From 79d8da9b1c1be4e777736b907d3605a24378a47e Mon Sep 17 00:00:00 2001
From: Your Name <you@example.com>
Date: Sat, 16 Aug 2025 22:24:53 +0900
Subject: [PATCH] fix: wrong pooling method for CUDA

---
 backends/candle/src/models/flash_qwen3.rs | 29 +++++++++++++----------
 1 file changed, 16 insertions(+), 13 deletions(-)
diff --git a/backends/candle/src/models/flash_qwen3.rs b/backends/candle/src/models/flash_qwen3.rs
index 48c3a0c2..5fba7665 100644
--- a/backends/candle/src/models/flash_qwen3.rs
+++ b/backends/candle/src/models/flash_qwen3.rs
@@ -1,6 +1,7 @@
 use crate::flash_attn::flash_attn_varlen;
 use crate::layers::{get_cos_sin, get_inv_freqs, HiddenAct, Linear, RMSNorm};
-use crate::models::{Model, Qwen3Config, Qwen3ClassificationHead};
+use crate::models::{Model, Qwen3Config};
+use crate::models::qwen3::Qwen3ClassificationHead;
 use candle::{DType, Device, IndexOp, Result, Tensor};
 use candle_nn::{Embedding, Module, VarBuilder};
 use candle_rotary::apply_rotary_inplace;
@@ -309,7 +310,7 @@ impl FlashQwen3Model {
             ModelType::Classifier => {
                 // Load classification head before the vb is modified
                 let classification_head = Some(Qwen3ClassificationHead::load(vb.clone(), config)?);
-                (Pool::Cls, classification_head) // Use CLS pooling for classification
+                (Pool::LastToken, classification_head) // Use LastToken pooling for classification
             }
             ModelType::Embedding(pool) => (pool, None),
         };
@@ -404,8 +405,8 @@ impl FlashQwen3Model {
                 // CLS and LastToken pooling
                 Pool::Cls | Pool::LastToken => {
                     if batch_size > 1 {
-                        // Get token indices form cu_seqlens
-                        let mut indices = match self.pool {
+                        // Get token indices for each sequence
+                        let all_indices = match self.pool {
                             Pool::Cls => cu_seqlens.narrow(0, 0, batch_size)?,
                             Pool::LastToken => {
                                 let end = cu_seqlens.narrow(0, 1, batch_size)?;
@@ -414,19 +415,21 @@ impl FlashQwen3Model {
                             _ => unreachable!(),
                         };
 
-                        // If raw_indices is empty, we don't need to do anything with
-                        // the pooled_indices
-                        if has_raw_requests {
-                            // We need the pooled indices to select the correct cls indices
+                        // Select the appropriate indices based on pooled_indices
+                        let indices = if has_raw_requests {
+                            // Select only the sequences that need pooling
+                            let pooled_indices_vec: Vec<i64> = batch.pooled_indices.iter()

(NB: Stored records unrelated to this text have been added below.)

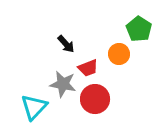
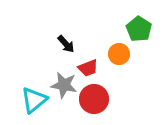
gray star: moved 1 px right, 1 px down
red circle: moved 1 px left
cyan triangle: moved 7 px up; rotated 8 degrees clockwise
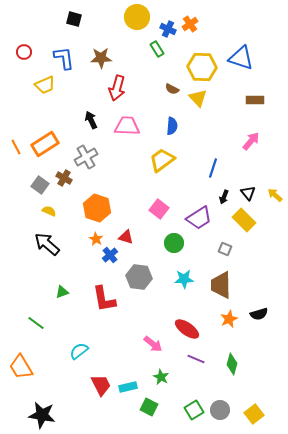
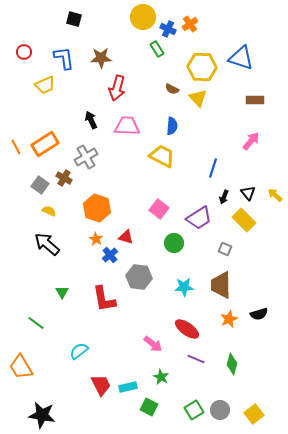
yellow circle at (137, 17): moved 6 px right
yellow trapezoid at (162, 160): moved 4 px up; rotated 64 degrees clockwise
cyan star at (184, 279): moved 8 px down
green triangle at (62, 292): rotated 40 degrees counterclockwise
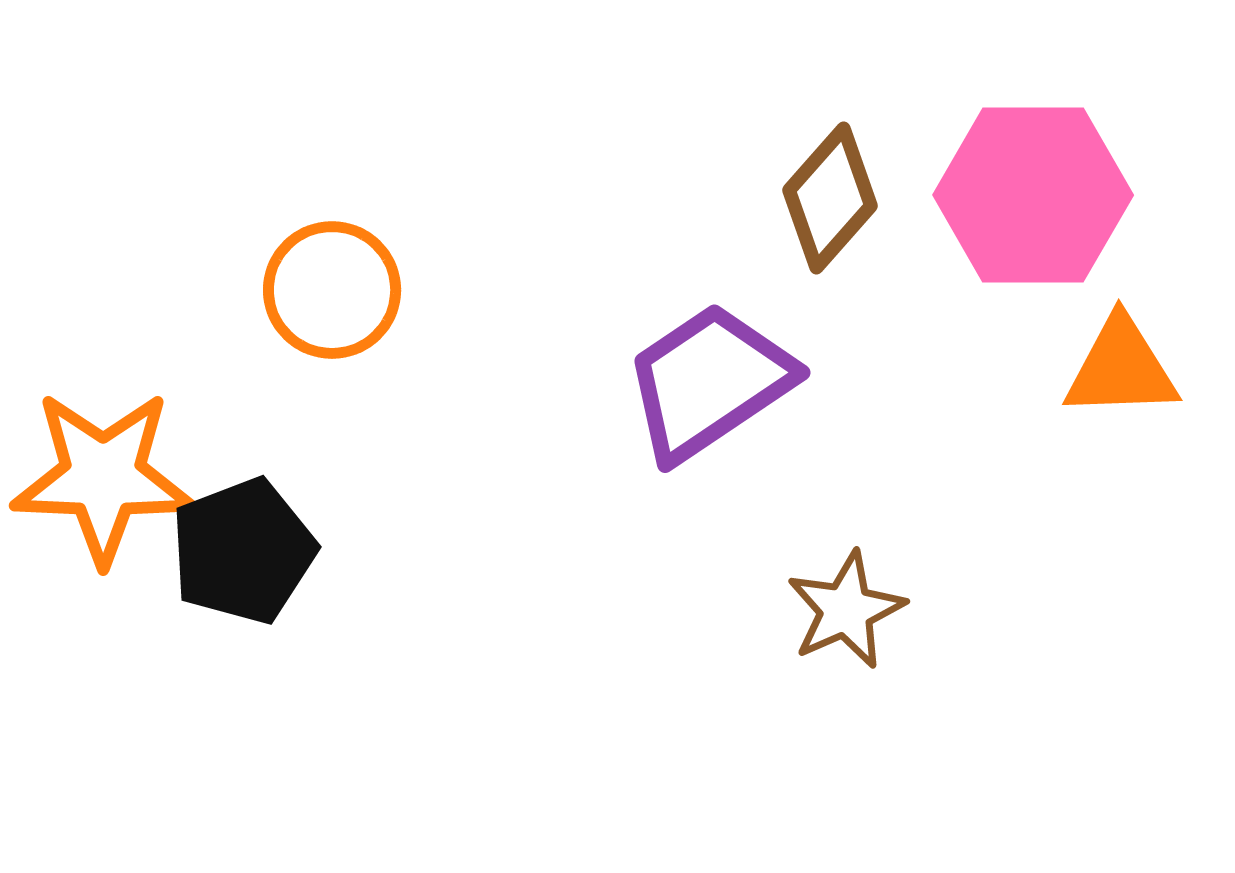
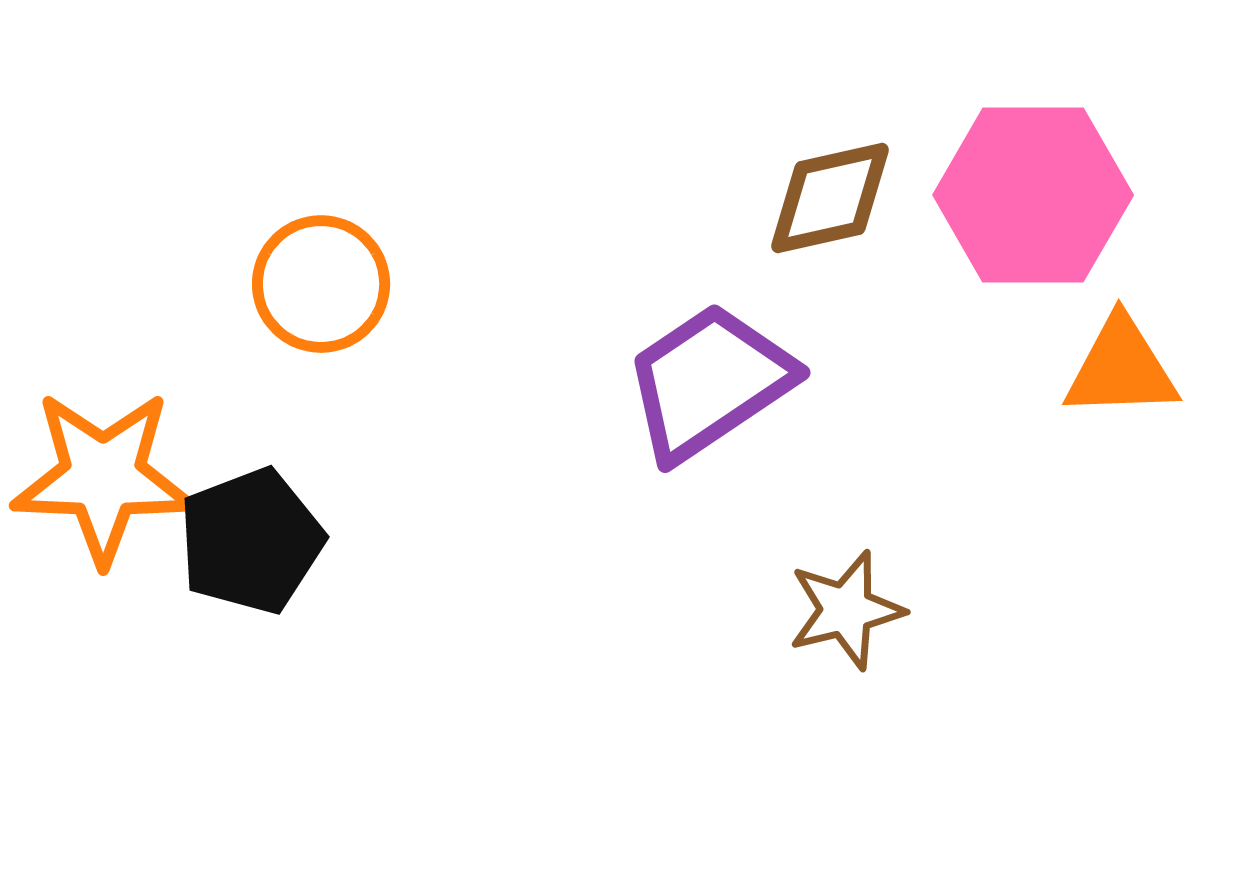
brown diamond: rotated 36 degrees clockwise
orange circle: moved 11 px left, 6 px up
black pentagon: moved 8 px right, 10 px up
brown star: rotated 10 degrees clockwise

+                                .map(|&idx| idx as i64)
+                                .collect();
                             let pooled_indices = Tensor::from_vec(
-                                batch.pooled_indices.clone(),
+                                pooled_indices_vec,
                                 batch.pooled_indices.len(),
                                 &self.device,
                             )?;
-
-                            // Only select indices that requires pooling
-                            indices = indices.index_select(&pooled_indices, 0)?
-                        }
+                            all_indices.index_select(&pooled_indices, 0)?
+                        } else {
+                            all_indices
+                        };
 
                         // Select tokens
                         Some(outputs.index_select(&indices, 0)?)